Who could forget November 15th, 2011, when the Occupy movement was brutally crushed by the police, and every dogmatist tried to march out and denounce the movement. Kasama’s own post-eviction Occupy event was disrupted by dogmatist fools shouting “we need a worker’s party!” The line presented here is no different.

It is good that a toned down and revised version of this article was released, but that article unfortunately holds to the same themes. It centers its argument on "Rebellion is right, but it is not Revolution"  (a heading in the article), and it continues with platitudes like: "Street-fighting alone, however, is not itself the same thing as making revolution" and it does not remove "What Ferguson exposes is the urgent need for communist organization." It is simply wrong to issue these kinds of platitudes the night of the Darren Wilson verdict in Ferguson, even if they contain truth in an abstract sense.
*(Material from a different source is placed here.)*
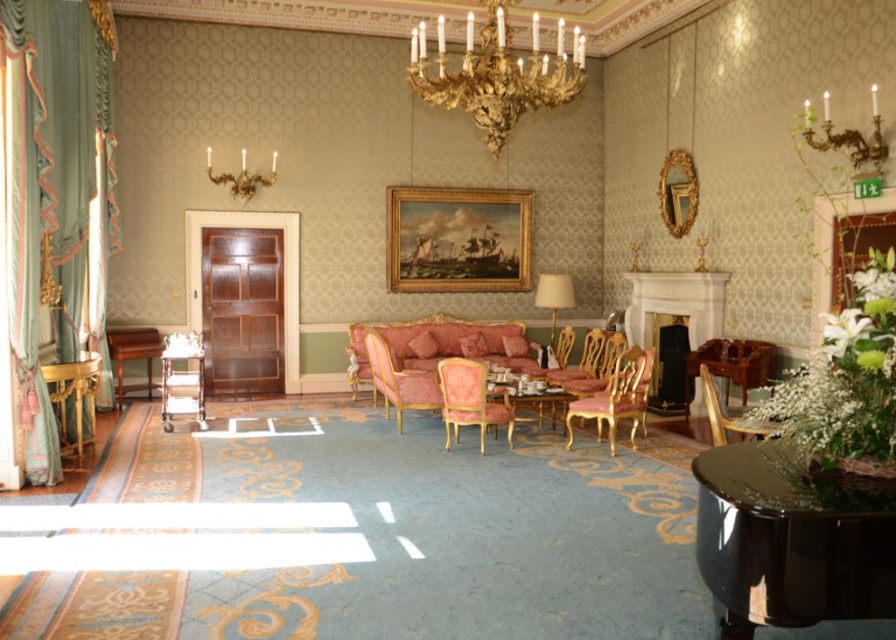 You are a maintenance worker who needs to inspect the gold metallic chandelier at upper center. You are currently standing next to the metallic gold armchair at lower left. If your ladder can reach up to 8 feet, will you be able to reach the chandelier?

The distance between the metallic gold armchair at lower left and the gold metallic chandelier at upper center is 8.66 feet. Since the ladder can only reach up to 8 feet, you will not be able to reach the chandelier with the current ladder.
Our love for the people requires a determined partisanship with the movement of the people. We should not frame ourselves as the judges of the people's actions in the way this revised article does when it says "It's encouraging to see people challenging officially-approved channels of 'nonviolent' protest."
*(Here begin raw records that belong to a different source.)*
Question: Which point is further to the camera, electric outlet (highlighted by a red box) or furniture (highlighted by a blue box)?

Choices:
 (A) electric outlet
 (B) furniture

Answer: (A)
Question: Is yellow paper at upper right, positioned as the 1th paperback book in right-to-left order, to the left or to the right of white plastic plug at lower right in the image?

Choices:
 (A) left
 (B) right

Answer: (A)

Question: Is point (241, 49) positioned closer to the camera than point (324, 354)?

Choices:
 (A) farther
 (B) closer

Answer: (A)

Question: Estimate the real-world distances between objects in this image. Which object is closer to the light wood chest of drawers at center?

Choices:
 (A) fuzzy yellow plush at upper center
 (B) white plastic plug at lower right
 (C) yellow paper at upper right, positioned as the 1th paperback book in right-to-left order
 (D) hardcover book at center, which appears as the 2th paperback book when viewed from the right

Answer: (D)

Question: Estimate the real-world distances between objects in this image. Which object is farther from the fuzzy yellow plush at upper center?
We should be humbled, listen, learn, and fight alongside our brothers and sisters. And once we've learned from the people, perhaps then we will have a much more meaningful and profound contribution to make.

In the history of our communist movement, a similar debate once emerged in the Chinese revolution, repeatedly as history would show. Speaking of this great struggle, Mao Tse-tung wrote:
“The present upsurge of the peasant movement is a colossal event. In a very short time, in China's central, southern and northern provinces, several hundred million peasants will rise like a mighty storm, like a hurricane, a force so swift and violent that no power, however great, will be able to hold it back. They will smash all the trammels that bind them and rush forward along the road to liberation. They will sweep all the imperialists, warlords, corrupt officials, local tyrants and evil gentry into their graves. Every revolutionary party and every revolutionary comrade will be put to the test, to be accepted or rejected as they decide. There are three alternatives. To march at their head and lead them? To trail behind them, gesticulating and criticizing? Or to stand in their way and oppose them? Every Chinese is free to choose, but events will force you to make the choice quickly…
 
From the middle social strata upwards to the Kuomintang right-wingers, there was not a single person who did not sum up the whole business in the phrase, "It's terrible!" Under the impact of the views of the "It's terrible!" school then flooding the city, even quite revolutionary-minded people became down-hearted as they pictured the events in the countryside in their mind's eye; and they were unable to deny the word "terrible". Even quite progressive people said, "Though terrible, it is inevitable in a revolution." In short, nobody could altogether deny the word "terrible"…
 
In a few months the peasants have accomplished what Dr. Sun Yat-sen wanted, but failed, to accomplish in the forty years he devoted to the national revolution. This is a marvelous feat never before achieved, not just in forty, but in thousands of years. It's fine. It is not "terrible" at all. It is anything but "terrible". "It's terrible!" is obviously a theory for combating the rise of the peasants in the interests of the landlords; it is obviously a theory of the landlord class for preserving the old order of feudalism and obstructing the establishment of the new order of democracy, it is obviously a counterrevolutionary theory.
 
No revolutionary comrade should echo this nonsense.
 
If your revolutionary viewpoint is firmly established and if you have been to the villages and looked around, you will undoubtedly feel thrilled as never before. Countless thousands of the enslaved--the peasants--are striking down the enemies who battened on their flesh. What the peasants are doing is absolutely right, what they are doing is fine! "It's fine!" is the theory of the peasants and of all other revolutionaries.”